Im 6. Jahrhundert gab es in Palästina Konflikte zwischen verschiedenen christlichen Gruppierungen. Kaiser Justinian I. (um 482–565), der sich nicht nur als weltlicher Herrscher, sondern auch als Kirchenlehrer profilieren wollte, ergriff dabei Maßnahmen gegen aufständische origenistische Mönche. Er berief im Jahr 543 eine regionale Synode in Konstantinopel ein, bei der das Edikt „Liber adversus Origenem“ verabschiedet wurde, das in neun Punkten nicht-orthodoxe Lehren von Origenes auflistete, darunter die Präexistenzlehre, die als Irrlehren verbannt wurden. Papst Vigilius weigerte sich zu der Synode zu kommen, wurde aber ein Jahr darauf gezwungen, die Synodentexte nachträglich zu unterzeichnen.[4] Im Jahr 553 wurde die Präexistenzlehre auf dem Zweiten Konzil von Konstantinopel endgültig als Häresie verurteilt. Alle Bischöfe des Reiches, auch Papst Vigilius, stimmten der Verdammung (Anathema) zu. Statt der Präexistenzlehre oder dem Generatianismus wurde der Kreatianismus zur verbindlichen Lehrmeinung erklärt. Dennoch sorgte die Präexistenzlehre bis zum Mittelalter immer wieder für Zündstoff.

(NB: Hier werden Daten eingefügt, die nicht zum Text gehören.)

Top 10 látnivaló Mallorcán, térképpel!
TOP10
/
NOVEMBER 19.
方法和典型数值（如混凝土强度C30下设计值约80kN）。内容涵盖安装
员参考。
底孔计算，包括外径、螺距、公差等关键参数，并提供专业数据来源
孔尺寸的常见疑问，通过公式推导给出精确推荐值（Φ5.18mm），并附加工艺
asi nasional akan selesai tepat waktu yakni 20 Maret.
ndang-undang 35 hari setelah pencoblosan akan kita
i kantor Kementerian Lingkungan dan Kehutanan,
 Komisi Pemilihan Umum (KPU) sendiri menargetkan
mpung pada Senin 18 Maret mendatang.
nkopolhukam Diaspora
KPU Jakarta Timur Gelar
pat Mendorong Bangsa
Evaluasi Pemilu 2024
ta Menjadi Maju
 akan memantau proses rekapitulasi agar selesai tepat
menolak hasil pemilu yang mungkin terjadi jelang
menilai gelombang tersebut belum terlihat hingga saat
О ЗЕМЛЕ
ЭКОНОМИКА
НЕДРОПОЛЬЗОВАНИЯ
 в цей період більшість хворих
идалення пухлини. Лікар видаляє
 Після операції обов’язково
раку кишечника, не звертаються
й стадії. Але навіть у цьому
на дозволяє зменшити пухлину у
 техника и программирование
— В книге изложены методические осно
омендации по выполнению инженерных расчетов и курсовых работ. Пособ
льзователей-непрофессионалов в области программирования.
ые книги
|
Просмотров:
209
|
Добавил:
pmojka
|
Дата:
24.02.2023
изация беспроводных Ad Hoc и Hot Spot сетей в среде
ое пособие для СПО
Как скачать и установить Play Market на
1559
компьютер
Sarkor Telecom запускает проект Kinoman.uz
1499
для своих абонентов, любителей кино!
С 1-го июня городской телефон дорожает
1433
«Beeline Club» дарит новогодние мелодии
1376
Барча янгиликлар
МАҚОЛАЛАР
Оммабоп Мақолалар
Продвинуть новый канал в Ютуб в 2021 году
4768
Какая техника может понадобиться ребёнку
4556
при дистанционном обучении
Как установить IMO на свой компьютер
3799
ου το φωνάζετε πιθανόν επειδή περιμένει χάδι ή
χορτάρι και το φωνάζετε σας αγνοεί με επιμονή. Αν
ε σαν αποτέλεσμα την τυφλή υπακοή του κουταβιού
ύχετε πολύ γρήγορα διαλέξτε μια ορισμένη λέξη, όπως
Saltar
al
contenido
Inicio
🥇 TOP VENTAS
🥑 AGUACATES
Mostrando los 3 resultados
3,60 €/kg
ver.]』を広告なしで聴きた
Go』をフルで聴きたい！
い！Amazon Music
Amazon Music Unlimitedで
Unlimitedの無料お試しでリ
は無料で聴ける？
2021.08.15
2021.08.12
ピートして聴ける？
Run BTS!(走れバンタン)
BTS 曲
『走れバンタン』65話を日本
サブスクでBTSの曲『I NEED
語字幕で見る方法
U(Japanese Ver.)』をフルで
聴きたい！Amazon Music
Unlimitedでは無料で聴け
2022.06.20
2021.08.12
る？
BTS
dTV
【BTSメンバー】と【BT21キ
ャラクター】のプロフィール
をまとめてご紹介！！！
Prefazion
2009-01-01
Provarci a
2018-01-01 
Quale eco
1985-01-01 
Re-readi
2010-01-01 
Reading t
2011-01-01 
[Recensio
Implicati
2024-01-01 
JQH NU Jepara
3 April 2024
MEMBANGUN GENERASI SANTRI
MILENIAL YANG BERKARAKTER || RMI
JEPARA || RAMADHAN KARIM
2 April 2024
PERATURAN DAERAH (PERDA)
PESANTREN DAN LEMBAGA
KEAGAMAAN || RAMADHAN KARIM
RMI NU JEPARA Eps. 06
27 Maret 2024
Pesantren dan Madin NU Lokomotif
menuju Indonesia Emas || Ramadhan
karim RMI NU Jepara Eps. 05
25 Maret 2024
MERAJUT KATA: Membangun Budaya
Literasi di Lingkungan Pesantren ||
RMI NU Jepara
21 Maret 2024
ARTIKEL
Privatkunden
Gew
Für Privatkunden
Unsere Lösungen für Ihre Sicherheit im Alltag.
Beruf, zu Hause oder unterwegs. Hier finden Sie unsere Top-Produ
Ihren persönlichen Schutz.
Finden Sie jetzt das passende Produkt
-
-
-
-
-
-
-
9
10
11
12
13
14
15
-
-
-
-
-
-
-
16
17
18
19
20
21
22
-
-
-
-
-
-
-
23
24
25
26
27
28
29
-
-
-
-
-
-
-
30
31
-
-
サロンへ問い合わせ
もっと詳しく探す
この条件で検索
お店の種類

Die von Origenes gelehrte Präexistenz Christi wurde hingegen nicht in gleicher Weise verworfen wie die Präexistenz der menschlichen Seelen. Bereits im Bekenntnis von Nicäa wurde die Doktrin festgehalten, dass Christus „herabgestiegen und Fleisch geworden ist“, und ein besonderer Zusatz in diesem Bekenntnis besagt, dass die katholische Kirche andere Lehren über die Herkunft Christi verbannt. In fast allen christlichen Gruppierungen blieb es bei der Akzeptanz der Präexistenz Christi.

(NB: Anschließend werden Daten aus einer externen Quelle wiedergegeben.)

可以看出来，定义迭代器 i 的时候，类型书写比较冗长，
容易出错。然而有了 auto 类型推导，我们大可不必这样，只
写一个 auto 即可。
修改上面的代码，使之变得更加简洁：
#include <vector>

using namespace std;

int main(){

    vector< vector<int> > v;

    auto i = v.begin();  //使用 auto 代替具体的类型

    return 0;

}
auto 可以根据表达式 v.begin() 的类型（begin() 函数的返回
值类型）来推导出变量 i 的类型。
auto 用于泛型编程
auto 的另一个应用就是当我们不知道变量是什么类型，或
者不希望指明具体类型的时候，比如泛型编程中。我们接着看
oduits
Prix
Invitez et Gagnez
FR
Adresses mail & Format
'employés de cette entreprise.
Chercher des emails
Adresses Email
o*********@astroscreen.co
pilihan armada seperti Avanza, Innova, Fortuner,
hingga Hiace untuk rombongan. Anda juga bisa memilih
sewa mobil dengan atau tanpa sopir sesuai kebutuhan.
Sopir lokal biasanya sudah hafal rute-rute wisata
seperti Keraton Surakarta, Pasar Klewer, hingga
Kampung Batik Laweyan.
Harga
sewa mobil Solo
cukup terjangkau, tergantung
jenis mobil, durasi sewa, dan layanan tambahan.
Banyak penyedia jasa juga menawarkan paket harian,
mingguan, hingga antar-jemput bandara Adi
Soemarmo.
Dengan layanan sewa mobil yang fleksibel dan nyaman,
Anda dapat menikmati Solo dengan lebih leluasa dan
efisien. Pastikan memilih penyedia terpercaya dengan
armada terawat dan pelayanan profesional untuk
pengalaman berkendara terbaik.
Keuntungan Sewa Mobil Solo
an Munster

Die reformierten Kirchen übernahmen die Doktrin des Kreatianismus von der katholischen Kirche und lehren daher überwiegend keine Präexistenz der Seele.
Einzelne reformierte Theologen jedoch stellten den Kreatianismus in Frage. Der evangelische Theologe und Philosoph Immanuel Hermann Fichte schlug eine Präexistenz zwar nicht der Seele, aber des Geistes vor. Weitere evangelische Theologen wie Johann Friedrich Bruch, Leopold Immanuel Rückert oder Ludwig Ernesti und zuletzt Til A. Mohr[5] griffen die Präexistenzlehre ebenfalls auf.[6]
Seit dem 20. Jahrhundert versuchen verschiedene Autoren, Origenes auch als Vertreter der Reinkarnation darzustellen. Hierfür finden sich jedoch keine plausiblen Belege. Die Idee, dass sich Seelen auch mehr als einmal inkarnieren könnten, verwarf Origenes vielmehr in seinen Schriften wie Contra Celsum als „albern und gottlos“. Er begründete, dass eine solche Vorstellung „der Kirche Gottes fremd ist und weder von den Aposteln überliefert ist noch irgendwo in den Schriften erscheint“.[7]
Unter anderem in den folgenden Religionen wird eine Präexistenzlehre vertreten:
Andere Formen des Buddhismus kennen hingegen kein Konzept eines individuellen Selbsts wie im Hinduismus, sondern ein Konzept eines „Nicht-Selbsts“ (Anatta) und lehren eine Wiedergeburt ohne Seelenwanderung.
Die deutschen Philosophen Immanuel Kant und Friedrich Schelling griffen die Idee einer Präexistenz der Seele als Hypothese wieder auf.